En español | Whether you’re in the airport, at a hotel, on a bus or in the air, cybersecurity experts say, travelers should be as careful about their digital security as they are about their personal security.
“Be aware of your digital surroundings just as you’re aware of your physical surroundings,” says Charles Henderson, global managing partner and head of X-Force Red at IBM. He leads a team that helps corporations document digital vulnerabilities — ways that hackers can break into data.
For example, if your cellphone has lost its charge, before you rush to plug it into a free USB port at the airport or use the Wi-Fi in any public place, think carefully about the potential risks.
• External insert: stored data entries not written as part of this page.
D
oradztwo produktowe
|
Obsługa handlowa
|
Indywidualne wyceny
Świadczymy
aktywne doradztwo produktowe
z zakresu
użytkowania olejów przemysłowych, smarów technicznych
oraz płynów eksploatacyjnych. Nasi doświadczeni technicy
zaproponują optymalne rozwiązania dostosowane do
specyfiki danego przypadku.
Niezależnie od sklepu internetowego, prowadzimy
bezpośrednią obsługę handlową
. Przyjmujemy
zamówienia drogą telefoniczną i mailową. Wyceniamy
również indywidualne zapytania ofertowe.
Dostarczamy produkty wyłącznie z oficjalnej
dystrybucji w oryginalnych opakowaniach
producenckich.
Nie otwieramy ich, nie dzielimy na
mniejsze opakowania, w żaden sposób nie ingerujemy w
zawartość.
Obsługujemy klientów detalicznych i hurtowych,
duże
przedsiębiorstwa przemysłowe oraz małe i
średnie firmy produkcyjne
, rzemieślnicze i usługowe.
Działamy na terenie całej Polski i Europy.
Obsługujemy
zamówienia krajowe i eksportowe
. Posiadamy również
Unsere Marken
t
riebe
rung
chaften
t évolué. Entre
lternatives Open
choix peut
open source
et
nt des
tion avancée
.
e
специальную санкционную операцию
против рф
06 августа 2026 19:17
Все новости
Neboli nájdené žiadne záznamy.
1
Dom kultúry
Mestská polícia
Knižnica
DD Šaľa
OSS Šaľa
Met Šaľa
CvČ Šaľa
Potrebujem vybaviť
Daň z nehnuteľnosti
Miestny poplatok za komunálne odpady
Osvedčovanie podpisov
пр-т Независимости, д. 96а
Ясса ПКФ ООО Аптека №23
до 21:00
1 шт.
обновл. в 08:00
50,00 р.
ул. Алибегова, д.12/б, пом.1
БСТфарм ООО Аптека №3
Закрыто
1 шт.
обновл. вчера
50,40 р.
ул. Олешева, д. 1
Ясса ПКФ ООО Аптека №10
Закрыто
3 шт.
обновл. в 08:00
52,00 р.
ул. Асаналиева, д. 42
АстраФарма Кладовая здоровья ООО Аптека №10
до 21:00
Through malware installed on the port all the data on your phone can be stolen, and with it your identity.
In addition, keep track of your boarding passes and baggage claim tickets and the airline tags attached to your luggage. These pose risks as well. Personal identifying information is attached to these items.
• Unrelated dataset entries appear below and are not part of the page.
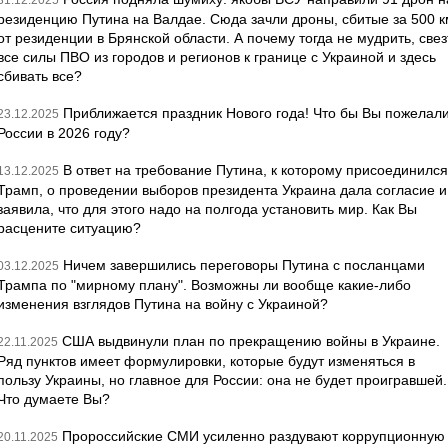
31.12.2025
резиденцию Путина на Валдае. Сюда зачли дроны, сбитые за 500 к
от резиденции в Брянской области. А почему тогда не мудрить, свез
все силы ПВО из городов и регионов к границе с Украиной и здесь
сбивать все?
Приближается праздник Нового года! Что бы Вы пожелал
23.12.2025
России в 2026 году?
В ответ на требование Путина, к которому присоединился
13.12.2025
Трамп, о проведении выборов президента Украина дала согласие и
заявила, что для этого надо на полгода установить мир. Как Вы
расцените ситуацию?
Ничем завершились переговоры Путина с посланцами
03.12.2025
Трампа по "мирному плану". Возможны ли вообще какие-либо
изменения взглядов Путина на войну с Украиной?
США выдвинули план по прекращению войны в Украине.
22.11.2025
Ряд пунктов имеет формулировки, которые будут изменяться в
пользу Украины, но главное для России: она не будет проигравшей.
Что думаете Вы?
Пророссийские СМИ усиленно раздувают коррупционную
20.11.2025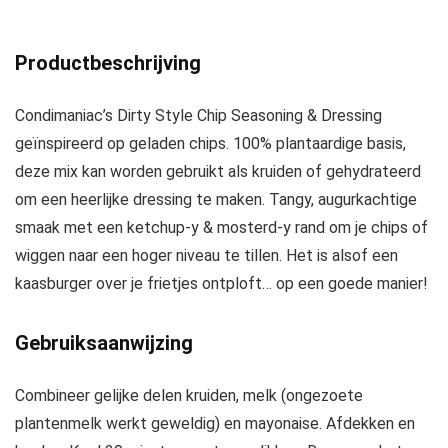
Productbeschrijving
Condimaniac’s Dirty Style Chip Seasoning & Dressing
geïnspireerd op geladen chips. 100% plantaardige basis,
deze mix kan worden gebruikt als kruiden of gehydrateerd
om een heerlijke dressing te maken. Tangy, augurkachtige
smaak met een ketchup-y & mosterd-y rand om je chips of
wiggen naar een hoger niveau te tillen. Het is alsof een
kaasburger over je frietjes ontploft… op een goede manier!
Gebruiksaanwijzing
Combineer gelijke delen kruiden, melk (ongezoete
plantenmelk werkt geweldig) en mayonaise. Afdekken en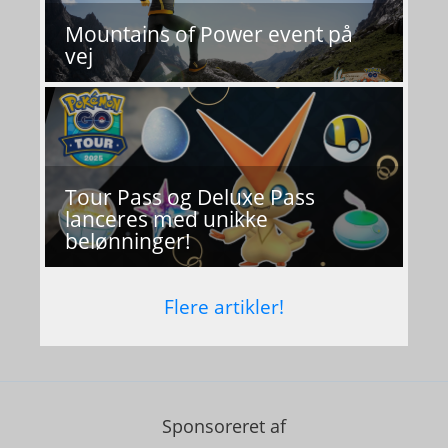
Mountains of Power event på
vej
Tour Pass og Deluxe Pass
lanceres med unikke
belønninger!
Flere artikler!
Sponsoreret af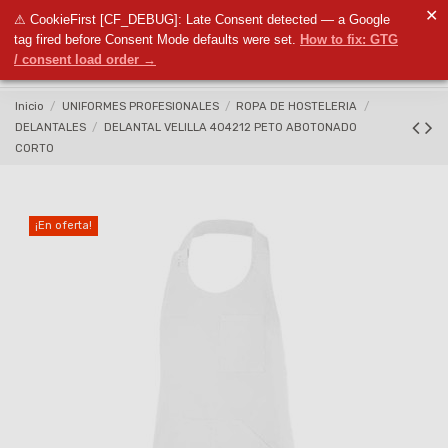
✕
⚠ CookieFirst [CF_DEBUG]: Late Consent detected — a Google
0
tag fired before Consent Mode defaults were set.
How to fix: GTG
/ consent load order →
Inicio
UNIFORMES PROFESIONALES
ROPA DE HOSTELERIA
DELANTALES
DELANTAL VELILLA 404212 PETO ABOTONADO
CORTO
¡En oferta!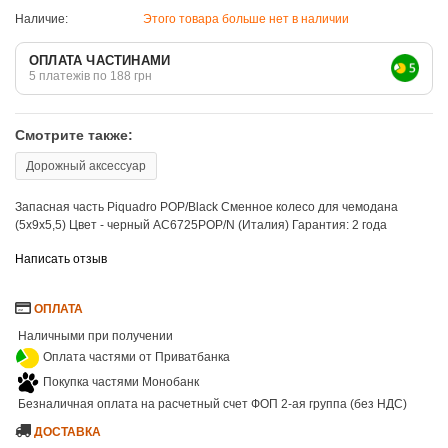
Наличие:
Этого товара больше нет в наличии
ОПЛАТА ЧАСТИНАМИ
5 платежів по 188 грн
Смотрите также:
Дорожный аксессуар
Запасная часть Piquadro POP/Black Сменное колесо для чемодана
(5x9x5,5) Цвет - черный AC6725POP/N (Италия) Гарантия: 2 года
Написать отзыв
ОПЛАТА
Наличными при получении
Оплата частями от Приватбанка
Покупка частями Монобанк
Безналичная оплата на расчетный счет ФОП 2-ая группа (без НДС)
ДОСТАВКА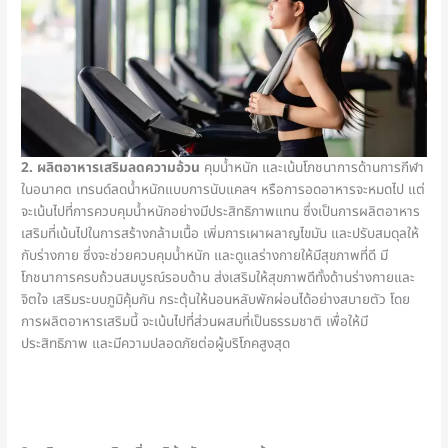
2. ผลิตอาหารเสริมลดความอ้วน
คุมน้ำหนัก และเน้นโภชนาการด้านการกีฬา
ในอนาคต เทรนด์ลดน้ำหนักแบบการนับแคลฯ หรือการอดอาหารจะหมดไป แต่
จะเน้นไปที่การควบคุมน้ำหนักอย่างมีประสิทธิภาพแทน ซึ่งเป็นการผลิตอาหาร
เสริมที่เน้นไปในการสร้างกล้ามเนื้อ เพิ่มการเผาผลาญไขมัน และปรับสมดุลให้
กับร่างกาย ซึ่งจะช่วยควบคุมน้ำหนัก และดูแลร่างกายให้มีสุขภาพที่ดี มี
โภชนาการครบถ้วนสมบูรณ์รอบด้าน ส่งเสริมให้สุขภาพดีทั้งด้านร่างกายและ
จิตใจ เสริมระบบภูมิคุ้มกัน กระตุ้นให้นอนหลับพักผ่อนได้อย่างสบายตัว โดย
การผลิตอาหารเสริมนี้ จะเน้นไปที่ส่วนผสมที่เป็นธรรมชาติ เพื่อให้มี
ประสิทธิภาพ และมีความปลอดภัยต่อผู้บริโภคสูงสุด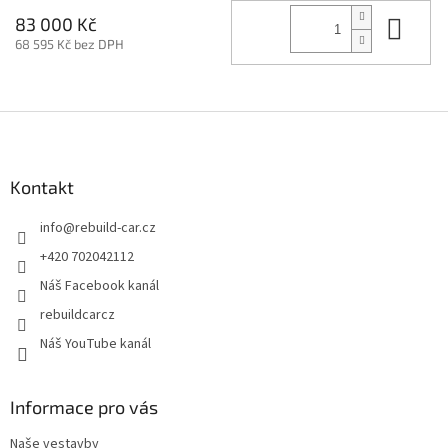
Do 
83 000 Kč
68 595 Kč bez DPH
Z
á
p
a
Kontakt
t
info
@
rebuild-car.cz
í
+420 702042112
Náš Facebook kanál
rebuildcarcz
Náš YouTube kanál
Informace pro vás
Naše vestavby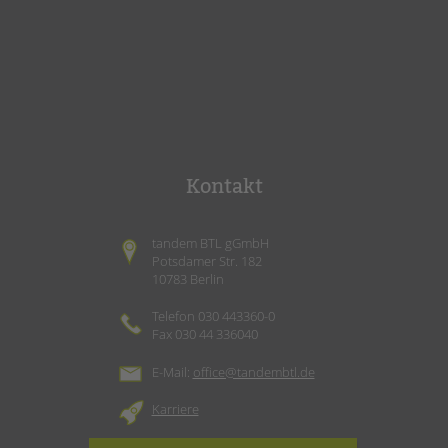
Kontakt
tandem BTL gGmbH
Potsdamer Str. 182
10783 Berlin
Telefon 030 443360-0
Fax 030 44 336040
E-Mail:
office@tandembtl.de
Karriere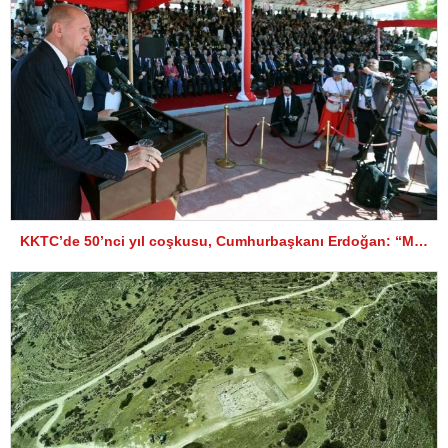
KKTC’de 50’nci yıl coşkusu, Cumhurbaşkanı Erdoğan: “Müzakereye ve çözüme hazırız”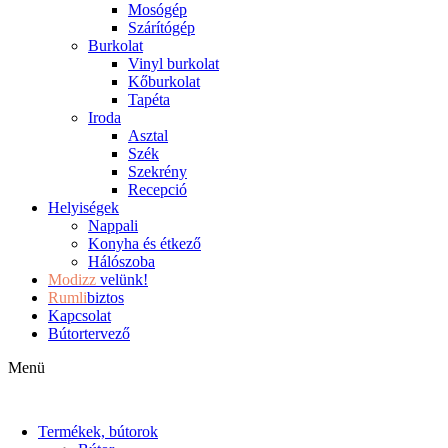
Mosógép
Szárítógép
Burkolat
Vinyl burkolat
Kőburkolat
Tapéta
Iroda
Asztal
Szék
Szekrény
Recepció
Helyiségek
Nappali
Konyha és étkező
Hálószoba
Modizz
velünk!
Rumli
biztos
Kapcsolat
Bútortervező
Menü
Termékek, bútorok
Cybercriminals are waiting to collect any information they can obtain from you, and are targeting airline and hotel loyalty programs to obtain miles and points to sell on the black market, cybersecurity experts say.
Devices that can scan the barcode on the boarding pass or baggage claim check could give cyber thieves information about your past travel patterns. The boarding pass, for example, includes your name, flight number and airline, and your travel dates and destinations. This information could help a cybercriminal find you on Facebook or by other electronic means. Then, by impersonating an airline employee, a cybercriminal could use this information to ask you for your airline rewards number and password.
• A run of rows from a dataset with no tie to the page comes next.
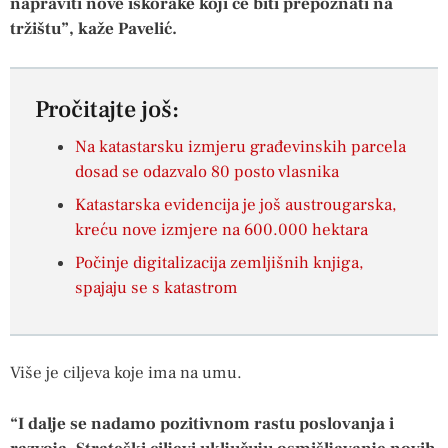
napraviti nove iskorake koji će biti prepoznati na
tržištu”, kaže Pavelić.
Pročitajte još:
Na katastarsku izmjeru građevinskih parcela
dosad se odazvalo 80 posto vlasnika
Katastarska evidencija je još austrougarska,
kreću nove izmjere na 600.000 hektara
Počinje digitalizacija zemljišnih knjiga,
spajaju se s katastrom
Više je ciljeva koje ima na umu.
“I dalje se nadamo pozitivnom rastu poslovanja i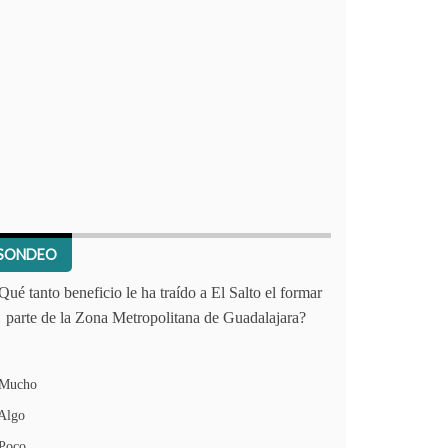
SONDEO
Qué tanto beneficio le ha traído a El Salto el formar
parte de la Zona Metropolitana de Guadalajara?
Mucho
Algo
Poco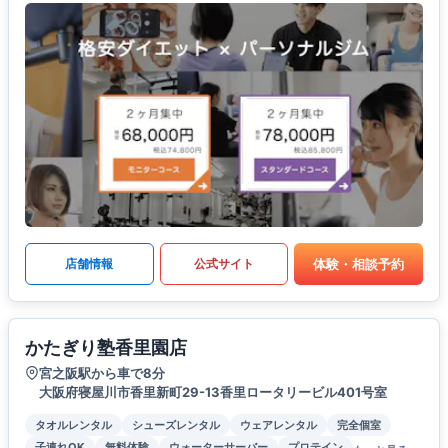
体験・相談予約
店舗情報
公式サイト
かたぎり塾香里園店
宮之阪駅から車で8分
大阪府寝屋川市香里新町29-13香里ロータリービル401号室
タオルレンタル
シューズレンタル
ウェアレンタル
完全個室
子連れOK
無料体験
ウォーターサーバー
プロテイン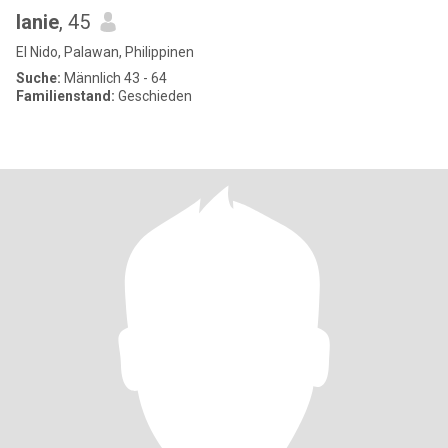
lanie
, 45
El Nido, Palawan, Philippinen
Suche:
Männlich 43 - 64
Familienstand:
Geschieden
“Your boarding pass has enough information [on it for cyberthieves] to get your loyalty program number,” Henderson says. Of your boarding pass after a flight, he says, “Don’t throw it on the ground. Criminals are starting to target these” as a way to obtain the miles and points of travelers who have lots of them. The thieves “trade in the points for an airline ticket and sell the ticket on the black market,” Henderson says.
According to the 2019 IBM X-Force Threat Intelligence Index, the transportation industry is the second most attacked industry, up from 10th place in 2017. The finance and insurance sector has been the most attacked three years in a row.
In the past 18 months, 566 million records from the travel and transportation industry have been leaked or compromised in publicly reported breaches.
There are a variety of ways this is done, ranging from setting up a “rogue” Wi-Fi network that resembles a legitimate one to installing malware on a public USB port in an airport.
It’s up to travelers to be careful while moving from place to place. “You kind of forget where you are,” says David Cowen, managing director, US Cybersecurity Services at KPMG. “You kind of forget someone could be watching.”
In protecting yourself digitally, think of it this way: “Would you leave your Social Security card out or leave money on the seat next to you?” Cowen asks. Here is how to protect yourself digitally while traveling:
- Avoid accessing any personal or financial information while using Wi-Fi in an airport. “If it can wait, don’t do it in the airport,” Cowen says. “Someone can be looking at your screen behind you.” Wait until you are in a private place — at home — to pay that bill online or check your balance in any online account. “Wi-Fi in the airport is much more dangerous than using a USB port in the airport,” Cowen says. Use a charged battery pack, or an electrical outlet to charge your phone or other devices.
- Use a mobile security gadget if you plug into airport USB ports. Consider using a gadget that can be purchased for $10–$13, designed to protect your data from theft, Henderson says. Among those sold are Juice Jack Defender and SyncStop, experts say.
- Use a virtual private network (VPN) from a company you trust. “It takes all of the information you’re sending off to the internet and encrypts it,” Cowen says.
- Set up a personal hotspot on your phone. Check to be sure your mobile provider provides a plan, and that you have added it, if necessary, to your mobile plan. All the data will be encrypted, Cowen says. Encrypting data means making it undecipherable when it is moving from one place to another on the internet.
“Everybody has data that’s important to or can be used by a criminal,” says Drew Paik, business development director for Authentic8, an internet software company in Mountain View, California. “People let their defenses down when they are traveling, whether for leisure or work. When you’re traveling, you’re not in control of your environment. In an airport or hotel you don’t know what people are doing. They can take over the Wi-Fi.”